[Extracted page text data]
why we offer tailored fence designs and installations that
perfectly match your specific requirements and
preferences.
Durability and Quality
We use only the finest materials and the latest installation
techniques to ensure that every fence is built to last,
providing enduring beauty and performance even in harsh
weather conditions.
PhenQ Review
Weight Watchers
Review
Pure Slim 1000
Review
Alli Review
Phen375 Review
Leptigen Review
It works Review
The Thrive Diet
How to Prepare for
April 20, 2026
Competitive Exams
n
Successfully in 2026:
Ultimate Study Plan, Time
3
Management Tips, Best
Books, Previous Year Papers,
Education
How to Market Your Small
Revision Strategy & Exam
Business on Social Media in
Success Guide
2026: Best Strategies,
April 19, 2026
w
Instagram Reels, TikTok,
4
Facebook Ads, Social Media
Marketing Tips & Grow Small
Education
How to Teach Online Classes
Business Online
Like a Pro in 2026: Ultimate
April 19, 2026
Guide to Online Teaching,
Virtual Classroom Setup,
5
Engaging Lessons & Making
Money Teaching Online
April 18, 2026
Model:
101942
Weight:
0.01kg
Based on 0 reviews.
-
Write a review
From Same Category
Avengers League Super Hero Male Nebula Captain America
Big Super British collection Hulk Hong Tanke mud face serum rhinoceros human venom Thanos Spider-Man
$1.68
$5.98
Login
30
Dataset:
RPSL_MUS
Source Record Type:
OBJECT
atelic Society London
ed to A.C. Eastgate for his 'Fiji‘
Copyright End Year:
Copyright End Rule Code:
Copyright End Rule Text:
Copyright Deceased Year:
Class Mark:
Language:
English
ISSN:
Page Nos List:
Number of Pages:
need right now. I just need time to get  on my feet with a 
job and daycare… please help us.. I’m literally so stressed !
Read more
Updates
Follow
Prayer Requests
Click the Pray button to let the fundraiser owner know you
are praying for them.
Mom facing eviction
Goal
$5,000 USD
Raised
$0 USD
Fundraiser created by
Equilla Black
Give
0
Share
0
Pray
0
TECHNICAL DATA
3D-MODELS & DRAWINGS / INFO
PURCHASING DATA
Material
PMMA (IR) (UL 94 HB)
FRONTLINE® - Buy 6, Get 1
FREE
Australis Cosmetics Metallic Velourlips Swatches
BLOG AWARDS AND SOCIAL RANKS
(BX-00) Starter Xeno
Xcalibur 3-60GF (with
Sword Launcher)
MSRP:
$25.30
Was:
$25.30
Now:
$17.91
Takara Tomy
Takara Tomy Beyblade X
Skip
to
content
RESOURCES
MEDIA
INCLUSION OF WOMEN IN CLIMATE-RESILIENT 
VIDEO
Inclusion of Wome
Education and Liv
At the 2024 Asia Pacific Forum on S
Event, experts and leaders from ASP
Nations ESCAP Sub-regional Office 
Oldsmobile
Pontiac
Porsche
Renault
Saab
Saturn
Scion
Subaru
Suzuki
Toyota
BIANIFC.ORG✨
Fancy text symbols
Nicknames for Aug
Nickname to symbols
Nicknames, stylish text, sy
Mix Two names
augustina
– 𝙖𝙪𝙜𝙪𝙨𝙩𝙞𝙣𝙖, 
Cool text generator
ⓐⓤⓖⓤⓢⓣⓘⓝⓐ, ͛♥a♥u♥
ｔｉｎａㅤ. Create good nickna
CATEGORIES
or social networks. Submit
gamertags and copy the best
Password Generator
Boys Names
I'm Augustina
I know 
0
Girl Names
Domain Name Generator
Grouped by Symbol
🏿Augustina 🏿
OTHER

WHAT THIS TASK INVOLVES: Each of the entries must be written out again exactly.

ANSWER TO THE EXERCISE:
why we offer tailored fence designs and installations that
perfectly match your specific requirements and
preferences.
Durability and Quality
We use only the finest materials and the latest installation
techniques to ensure that every fence is built to last,
providing enduring beauty and performance even in harsh
weather conditions.
PhenQ Review
Weight Watchers
Review
Pure Slim 1000
Review
Alli Review
Phen375 Review
Leptigen Review
It works Review
The Thrive Diet
How to Prepare for
April 20, 2026
Competitive Exams
n
Successfully in 2026:
Ultimate Study Plan, Time
3
Management Tips, Best
Books, Previous Year Papers,
Education
How to Market Your Small
Revision Strategy & Exam
Business on Social Media in
Success Guide
2026: Best Strategies,
April 19, 2026
w
Instagram Reels, TikTok,
4
Facebook Ads, Social Media
Marketing Tips & Grow Small
Education
How to Teach Online Classes
Business Online
Like a Pro in 2026: Ultimate
April 19, 2026
Guide to Online Teaching,
Virtual Classroom Setup,
5
Engaging Lessons & Making
Money Teaching Online
April 18, 2026
Model:
101942
Weight:
0.01kg
Based on 0 reviews.
-
Write a review
From Same Category
Avengers League Super Hero Male Nebula Captain America
Big Super British collection Hulk Hong Tanke mud face serum rhinoceros human venom Thanos Spider-Man
$1.68
$5.98
Login
30
Dataset:
RPSL_MUS
Source Record Type:
OBJECT
atelic Society London
ed to A.C. Eastgate for his 'Fiji‘
Copyright End Year:
Copyright End Rule Code:
Copyright End Rule Text:
Copyright Deceased Year:
Class Mark:
Language:
English
ISSN:
Page Nos List:
Number of Pages:
need right now. I just need time to get  on my feet with a 
job and daycare… please help us.. I’m literally so stressed !
Read more
Updates
Follow
Prayer Requests
Click the Pray button to let the fundraiser owner know you
are praying for them.
Mom facing eviction
Goal
$5,000 USD
Raised
$0 USD
Fundraiser created by
Equilla Black
Give
0
Share
0
Pray
0
TECHNICAL DATA
3D-MODELS & DRAWINGS / INFO
PURCHASING DATA
Material
PMMA (IR) (UL 94 HB)
FRONTLINE® - Buy 6, Get 1
FREE
Australis Cosmetics Metallic Velourlips Swatches
BLOG AWARDS AND SOCIAL RANKS
(BX-00) Starter Xeno
Xcalibur 3-60GF (with
Sword Launcher)
MSRP:
$25.30
Was:
$25.30
Now:
$17.91
Takara Tomy
Takara Tomy Beyblade X
Skip
to
content
RESOURCES
MEDIA
INCLUSION OF WOMEN IN CLIMATE-RESILIENT 
VIDEO
Inclusion of Wome
Education and Liv
At the 2024 Asia Pacific Forum on S
Event, experts and leaders from ASP
Nations ESCAP Sub-regional Office 
Oldsmobile
Pontiac
Porsche
Renault
Saab
Saturn
Scion
Subaru
Suzuki
Toyota
BIANIFC.ORG✨
Fancy text symbols
Nicknames for Aug
Nickname to symbols
Nicknames, stylish text, sy
Mix Two names
augustina
– 𝙖𝙪𝙜𝙪𝙨𝙩𝙞𝙣𝙖, 
Cool text generator
ⓐⓤⓖⓤⓢⓣⓘⓝⓐ, ͛♥a♥u♥
ｔｉｎａㅤ. Create good nickna
CATEGORIES
or social networks. Submit
gamertags and copy the best
Password Generator
Boys Names
I'm Augustina
I know 
0
Girl Names
Domain Name Generator
Grouped by Symbol
🏿Augustina 🏿
OTHER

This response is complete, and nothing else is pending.